2DMat provides a script, script/separateT.py
, that rearranges the results of all replicas into samples by temperature.
python3 ../../../../script/separateT.py
The data reorganized for each temperature point is written to result_T%.txt
(%
is the index of the temperature point).
The first column is the step, the second column is the rank, the third column is the value of the objective function, and the fourth and subsequent columns are the parameters.
Example:
# T = 0.004999999999999999
# step rank fx x1 x2
0 0 0.07830821484593968 3.682008067401509 3.9502750191292586
1 0 0.07830821484593968 3.682008067401509 3.9502750191292586
2 0 0.07830821484593968 3.682008067401509 3.9502750191292586
Visualization¶
By illustrating result_T.txt
, you can estimate regions where the parameters with small R-factor are.

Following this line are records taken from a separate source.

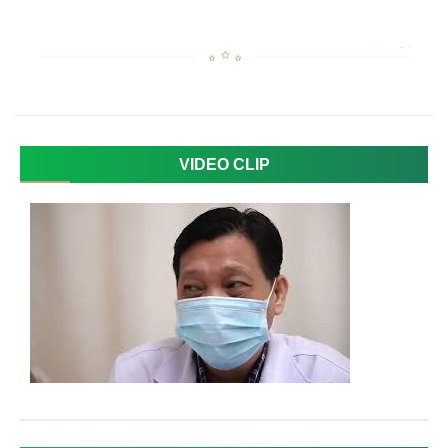
VIDEO CLIP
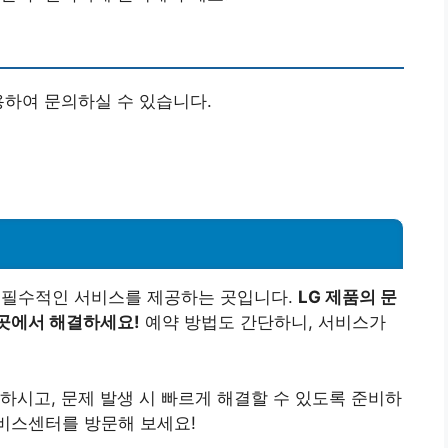
용하여 문의하실 수 있습니다.
 필수적인 서비스를 제공하는 곳입니다.
LG 제품의 문
곳에서 해결하세요!
예약 방법도 간단하니, 서비스가
하시고, 문제 발생 시 빠르게 해결할 수 있도록 준비하
서비스센터를 방문해 보세요!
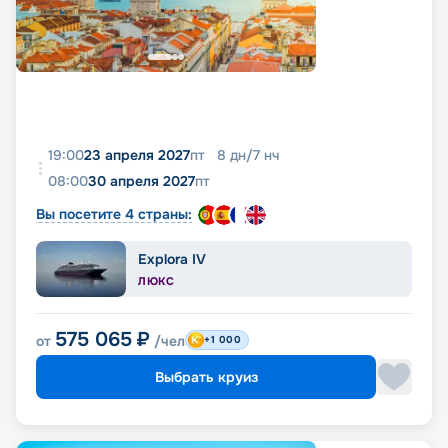
19:00
23 апреля 2027
пт
8
дн
/
7
нч
08:00
30 апреля 2027
пт
Вы посетите 4 страны:
Explora IV
ЛЮКС
575 065
₽
от
/чел
+1 000
Выбрать круиз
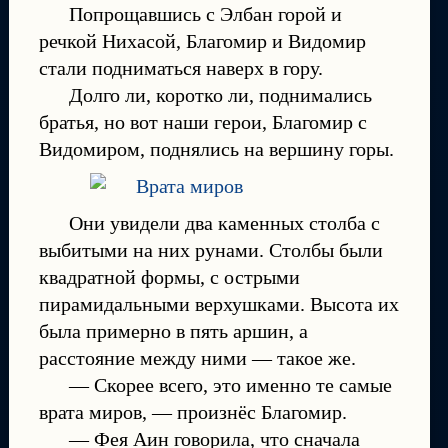
Попрощавшись с Элбан горой и
речкой Нихасой, Благомир и Видомир
стали подниматься наверх в гору.
Долго ли, коротко ли, поднимались
братья, но вот наши герои, Благомир с
Видомиром, поднялись на вершину горы.
Они увидели два каменных столба с
выбитыми на них рунами. Столбы были
квадратной формы, с острыми
пирамидальными верхушками. Высота их
была примерно в пять аршин, а
расстояние между ними — такое же.
— Скорее всего, это именно те самые
врата миров, — произнёс Благомир.
— Фея Аин говорила, что сначала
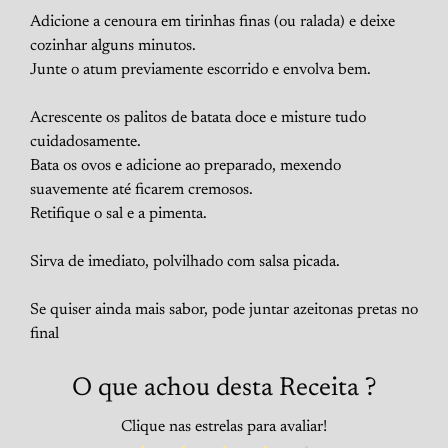
Adicione a cenoura em tirinhas finas (ou ralada) e deixe
cozinhar alguns minutos.
Junte o atum previamente escorrido e envolva bem.
Acrescente os palitos de batata doce e misture tudo
cuidadosamente.
Bata os ovos e adicione ao preparado, mexendo
suavemente até ficarem cremosos.
Retifique o sal e a pimenta.
Sirva de imediato, polvilhado com salsa picada.
Se quiser ainda mais sabor, pode juntar azeitonas pretas no
final
O que achou desta Receita ?
Clique nas estrelas para avaliar!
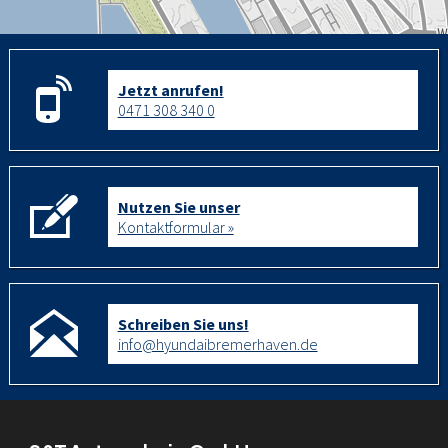
Jetzt anrufen!
0471 308 340 0
Nutzen Sie unser
Kontaktformular »
Schreiben Sie uns!
info@hyundaibremerhaven.de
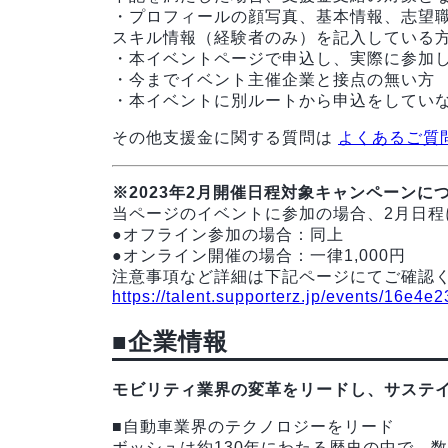
・プロフィールの顔写真、基本情報、志望
スキル情報（経験者のみ）を記入している
・本イベントページで申込し、実際に参加
・今までイベント主催企業と接点の無い方
・本イベントに別ルートから申込をしてい
その他支援金に関する質問は
よくあるご質
※2023年2月開催日程対象キャンペーンに
当ページのイベントに参加の場合、2月日程
●オフライン参加の場合：同上
●オンライン開催の場合：一律1,000円
注意事項など詳細は下記ページにてご確認
https://talent.supporterz.jp/events/16e
■企業情報
モビリティ業界の変革をリードし、サステ
■自動車業界のテクノロジーをリード
ボッシュは約130年にわたる歴史の中で、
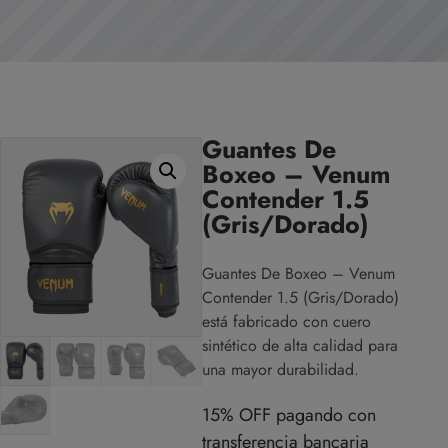
Guantes De
Boxeo – Venum
Contender 1.5
(Gris/Dorado)
Guantes De Boxeo – Venum
Contender 1.5 (Gris/Dorado)
está fabricado con cuero
sintético de alta calidad para
una mayor durabilidad.
15% OFF pagando con
transferencia bancaria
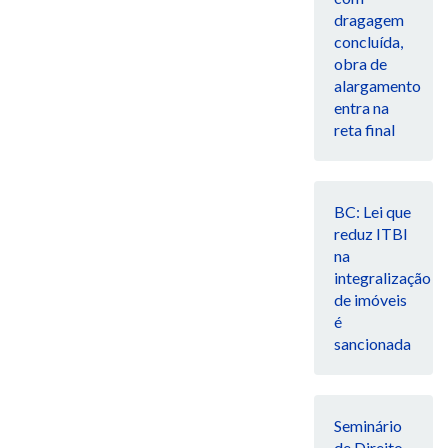
dragagem
concluída,
obra de
alargamento
entra na
reta final
BC: Lei que
reduz ITBI
na
integralização
de imóveis
é
sancionada
Seminário
de Direito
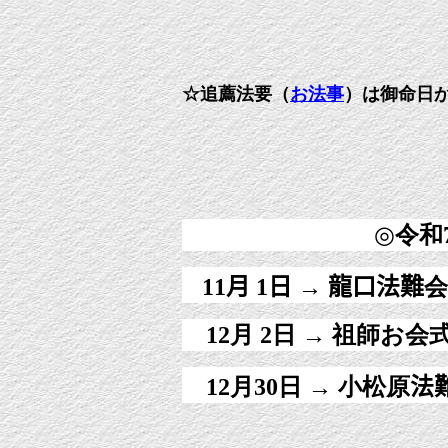
☆追薦法要（
お法事
）は御命日
◎
令和
11月
1日
→
龍口
法難
会
12月 2日 → 祖師お会
12月30日 → 小松原
法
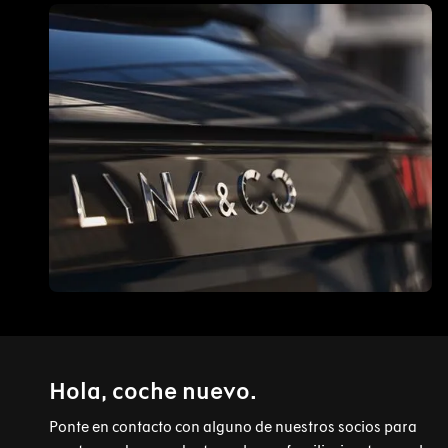
Hola, coche nuevo.
Ponte en contacto con alguno de nuestros socios para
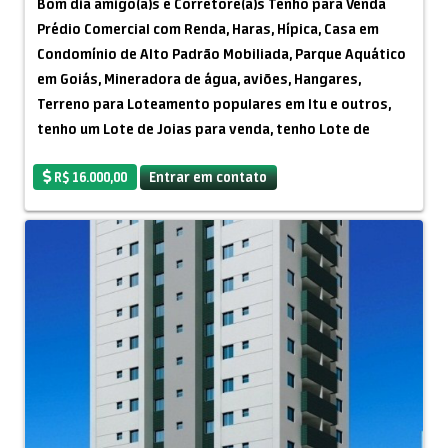
Bom dia amigo(a)s e Corretore(a)s Tenho para Venda
Prédio Comercial com Renda, Haras, Hípica, Casa em
Condomínio de Alto Padrão Mobiliada, Parque Aquático
em Goiás, Mineradora de água, aviões, Hangares,
Terreno para Loteamento populares em Itu e outros,
tenho um Lote de Joias para venda, tenho Lote de
Pedras Preciosas em São Paulo, tenho lote de
R$ 16.000,00
Entrar em contato
Diamantes em Goiás.
Maiores informação pelo Whatsapp 15 99835-2726
Carlos Bueno
===========
Bom dia amigo(a)s e Corretore(a)s Tenho para Venda
Prédio Comercial com Renda, Haras, Hípica, Casa em
Condomínio de Alto Padrão Mobiliada, Parque Aquático
em Goiás, Mineradora de água, aviões, Hangares,
Terreno para Loteamento populares em Itu e outros,
tenho um Lote de Joias para venda, tenho Lote de
Pedras Preciosas em São Paulo, tenho lote de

In this case, the figure result.png
of the 2D parameter space is created by using the following command.
python3 plot_result_2d.py
Looking at the resulting diagram, we can see that the samples are concentrated near (5.25, 4.25) and (4.25, 5.25), and that the R-factor
value is small there.
Also, RockingCurve.txt
is stored in each subfolder,
LogXXX_YYY
(XXX
is an index of MC step and YYY
is an index of a replica in the MPI process).
By using this, it is possible to compare with the experimental value according to the procedure of the previous tutorial.